'Countdown' and 'Ballard' Prove Amazon Is Still the Home of Dad Shows
Two more shows about the LAPD and I still can't get enough
I’m sort of on vacation this week, so I’m going to keep this newsletter even shorter than usual. I don’t even have much to say about these two shows, besides that I’m watching them and they embody the spirit of Dad Shows.

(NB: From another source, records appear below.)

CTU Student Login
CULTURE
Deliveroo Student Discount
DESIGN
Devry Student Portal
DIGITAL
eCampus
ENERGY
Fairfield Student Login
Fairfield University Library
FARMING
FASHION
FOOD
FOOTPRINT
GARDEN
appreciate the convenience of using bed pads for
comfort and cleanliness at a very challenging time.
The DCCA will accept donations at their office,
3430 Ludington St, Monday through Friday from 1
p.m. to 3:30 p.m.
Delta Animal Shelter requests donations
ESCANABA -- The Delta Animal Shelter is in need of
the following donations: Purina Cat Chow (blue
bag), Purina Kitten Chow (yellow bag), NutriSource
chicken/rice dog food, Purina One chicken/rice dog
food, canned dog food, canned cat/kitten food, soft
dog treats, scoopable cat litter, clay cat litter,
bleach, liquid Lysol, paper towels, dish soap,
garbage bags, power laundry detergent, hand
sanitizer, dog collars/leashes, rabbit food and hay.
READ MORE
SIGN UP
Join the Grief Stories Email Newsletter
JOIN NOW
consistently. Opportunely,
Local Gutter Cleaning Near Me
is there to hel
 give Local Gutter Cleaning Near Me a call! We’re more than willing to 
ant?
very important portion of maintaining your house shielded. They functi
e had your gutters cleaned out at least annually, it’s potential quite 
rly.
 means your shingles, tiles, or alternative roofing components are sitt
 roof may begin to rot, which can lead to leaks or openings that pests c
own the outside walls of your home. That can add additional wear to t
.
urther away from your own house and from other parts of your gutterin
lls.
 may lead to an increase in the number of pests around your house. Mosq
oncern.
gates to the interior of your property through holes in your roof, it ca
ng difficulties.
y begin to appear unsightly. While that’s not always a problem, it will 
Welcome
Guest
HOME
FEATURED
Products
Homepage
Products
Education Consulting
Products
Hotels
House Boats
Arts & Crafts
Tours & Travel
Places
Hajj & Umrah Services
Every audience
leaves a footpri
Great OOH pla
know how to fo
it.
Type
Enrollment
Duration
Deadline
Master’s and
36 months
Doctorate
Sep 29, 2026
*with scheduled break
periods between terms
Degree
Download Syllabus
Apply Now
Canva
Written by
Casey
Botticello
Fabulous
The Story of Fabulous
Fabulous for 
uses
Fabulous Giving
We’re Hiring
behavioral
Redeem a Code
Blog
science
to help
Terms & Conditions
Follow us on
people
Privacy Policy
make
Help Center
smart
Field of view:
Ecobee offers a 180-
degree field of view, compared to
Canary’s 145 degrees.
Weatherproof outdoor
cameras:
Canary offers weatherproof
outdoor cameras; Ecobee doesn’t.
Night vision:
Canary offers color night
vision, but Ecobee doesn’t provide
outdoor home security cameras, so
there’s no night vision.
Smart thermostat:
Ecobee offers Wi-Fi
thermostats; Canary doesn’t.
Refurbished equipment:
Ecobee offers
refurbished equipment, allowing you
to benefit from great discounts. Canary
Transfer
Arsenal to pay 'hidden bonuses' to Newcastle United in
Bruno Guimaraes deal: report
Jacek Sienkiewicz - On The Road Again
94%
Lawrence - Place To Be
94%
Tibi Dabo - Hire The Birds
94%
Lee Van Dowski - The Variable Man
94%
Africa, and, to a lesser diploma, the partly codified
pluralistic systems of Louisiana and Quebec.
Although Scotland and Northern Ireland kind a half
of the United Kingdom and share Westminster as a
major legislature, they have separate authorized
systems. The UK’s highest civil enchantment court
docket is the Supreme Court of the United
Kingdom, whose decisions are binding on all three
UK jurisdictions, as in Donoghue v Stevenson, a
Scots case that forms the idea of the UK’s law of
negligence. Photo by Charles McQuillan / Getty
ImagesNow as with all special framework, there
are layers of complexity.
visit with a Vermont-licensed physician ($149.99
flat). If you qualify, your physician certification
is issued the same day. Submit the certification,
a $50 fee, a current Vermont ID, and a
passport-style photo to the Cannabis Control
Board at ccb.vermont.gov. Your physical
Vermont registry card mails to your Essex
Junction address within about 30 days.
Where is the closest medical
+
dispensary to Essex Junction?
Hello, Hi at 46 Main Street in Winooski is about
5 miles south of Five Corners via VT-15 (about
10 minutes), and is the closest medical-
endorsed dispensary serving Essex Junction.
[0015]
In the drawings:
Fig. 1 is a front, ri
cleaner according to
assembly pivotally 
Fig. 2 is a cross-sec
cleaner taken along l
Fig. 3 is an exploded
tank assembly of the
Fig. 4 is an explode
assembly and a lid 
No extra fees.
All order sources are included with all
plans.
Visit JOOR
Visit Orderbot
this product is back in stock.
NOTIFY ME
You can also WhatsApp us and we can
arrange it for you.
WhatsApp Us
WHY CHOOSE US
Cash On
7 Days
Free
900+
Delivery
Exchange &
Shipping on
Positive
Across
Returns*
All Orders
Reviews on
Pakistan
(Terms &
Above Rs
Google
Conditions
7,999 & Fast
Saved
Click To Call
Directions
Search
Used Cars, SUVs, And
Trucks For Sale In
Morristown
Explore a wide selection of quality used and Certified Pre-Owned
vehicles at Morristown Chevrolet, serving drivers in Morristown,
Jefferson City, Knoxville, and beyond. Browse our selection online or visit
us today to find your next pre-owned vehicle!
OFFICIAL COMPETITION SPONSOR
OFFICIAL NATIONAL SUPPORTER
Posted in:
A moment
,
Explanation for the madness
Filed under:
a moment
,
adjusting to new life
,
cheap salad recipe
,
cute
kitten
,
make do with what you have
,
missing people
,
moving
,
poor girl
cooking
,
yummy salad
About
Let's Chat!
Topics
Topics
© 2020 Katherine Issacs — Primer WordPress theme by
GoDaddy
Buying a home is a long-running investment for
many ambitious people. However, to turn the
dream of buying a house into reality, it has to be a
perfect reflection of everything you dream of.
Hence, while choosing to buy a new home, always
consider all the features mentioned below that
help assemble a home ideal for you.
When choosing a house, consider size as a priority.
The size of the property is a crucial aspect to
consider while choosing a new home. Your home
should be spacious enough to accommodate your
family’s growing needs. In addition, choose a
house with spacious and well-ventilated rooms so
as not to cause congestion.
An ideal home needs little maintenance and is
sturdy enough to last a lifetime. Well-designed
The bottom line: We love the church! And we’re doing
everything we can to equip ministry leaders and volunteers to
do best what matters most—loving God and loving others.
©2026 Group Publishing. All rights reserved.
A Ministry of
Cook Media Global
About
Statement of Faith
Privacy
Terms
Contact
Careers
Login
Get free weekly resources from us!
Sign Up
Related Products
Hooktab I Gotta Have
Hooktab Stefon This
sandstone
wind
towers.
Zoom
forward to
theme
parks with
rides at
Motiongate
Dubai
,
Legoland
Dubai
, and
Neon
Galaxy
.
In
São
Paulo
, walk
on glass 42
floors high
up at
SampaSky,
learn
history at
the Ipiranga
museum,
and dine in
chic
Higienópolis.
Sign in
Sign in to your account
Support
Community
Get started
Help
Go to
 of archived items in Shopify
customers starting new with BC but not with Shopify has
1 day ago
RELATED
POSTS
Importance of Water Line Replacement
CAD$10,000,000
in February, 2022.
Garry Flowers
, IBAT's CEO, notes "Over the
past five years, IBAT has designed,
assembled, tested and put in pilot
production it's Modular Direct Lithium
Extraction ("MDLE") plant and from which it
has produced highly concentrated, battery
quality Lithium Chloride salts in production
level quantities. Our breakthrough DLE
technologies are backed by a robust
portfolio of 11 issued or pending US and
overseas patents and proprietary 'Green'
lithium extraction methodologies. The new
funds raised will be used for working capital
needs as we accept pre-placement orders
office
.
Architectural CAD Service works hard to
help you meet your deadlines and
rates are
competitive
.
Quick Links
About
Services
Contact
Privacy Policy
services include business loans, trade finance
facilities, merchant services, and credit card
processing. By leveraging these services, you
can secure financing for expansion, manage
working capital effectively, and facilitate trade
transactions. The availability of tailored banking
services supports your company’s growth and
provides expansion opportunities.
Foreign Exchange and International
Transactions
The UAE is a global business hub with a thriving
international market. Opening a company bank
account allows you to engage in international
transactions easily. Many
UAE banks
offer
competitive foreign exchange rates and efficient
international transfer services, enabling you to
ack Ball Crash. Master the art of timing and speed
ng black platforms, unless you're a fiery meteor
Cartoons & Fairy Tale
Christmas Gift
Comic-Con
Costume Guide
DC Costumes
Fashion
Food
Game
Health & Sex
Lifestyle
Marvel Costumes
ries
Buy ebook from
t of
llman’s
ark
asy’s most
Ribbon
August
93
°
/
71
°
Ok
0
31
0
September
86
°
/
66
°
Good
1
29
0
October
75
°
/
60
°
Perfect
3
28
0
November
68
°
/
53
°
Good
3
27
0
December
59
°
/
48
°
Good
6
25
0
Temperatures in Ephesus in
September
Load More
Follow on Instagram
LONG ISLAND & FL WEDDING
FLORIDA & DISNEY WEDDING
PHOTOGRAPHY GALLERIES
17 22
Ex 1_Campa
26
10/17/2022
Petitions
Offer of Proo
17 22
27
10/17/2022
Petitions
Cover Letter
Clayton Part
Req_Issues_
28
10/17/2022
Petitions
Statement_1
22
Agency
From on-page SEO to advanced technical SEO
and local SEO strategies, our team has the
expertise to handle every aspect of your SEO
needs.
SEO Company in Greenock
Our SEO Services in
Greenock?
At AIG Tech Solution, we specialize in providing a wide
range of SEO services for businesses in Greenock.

Countdown and Ballard are both Prime Video crime dramas set in Los Angeles that premiered in the past few weeks. It’s funny that they released two shows as similiar-ish so close to each other, but for whatever reason, that’s what they did. Countdown premiered on June 25 and is doing weekly releases, and Ballard dropped all at once on July 9. I’ve seen five episodes of Countdown and one of Ballard. I plan to keep watching both of them, but Ballard is clearly the stronger of the two.
Countdad
A few months ago, I wrote about how HBO Max’s The Pitt and Prime Video’s On Call were redefining procedurals for streaming. It turns out I was a little bit early. On Call was an L.A.-area cop drama developed by Law & Order and Chicago creator Dick Wolf, but it was a half-hour drama that incorporated body-cam footage and other non-standard camera work. It was formally different from traditional broadcast network crime dramas in a way that, to me, felt familiar but fresh. It got canceled after one season. Apparently people who want to watch a broadcast-style police procedural are not interested in inventive formats. They might be looking for something like Countdown, which, except for some F-words, feels the most like a traditional broadcast crime drama of any streaming series I’ve ever seen.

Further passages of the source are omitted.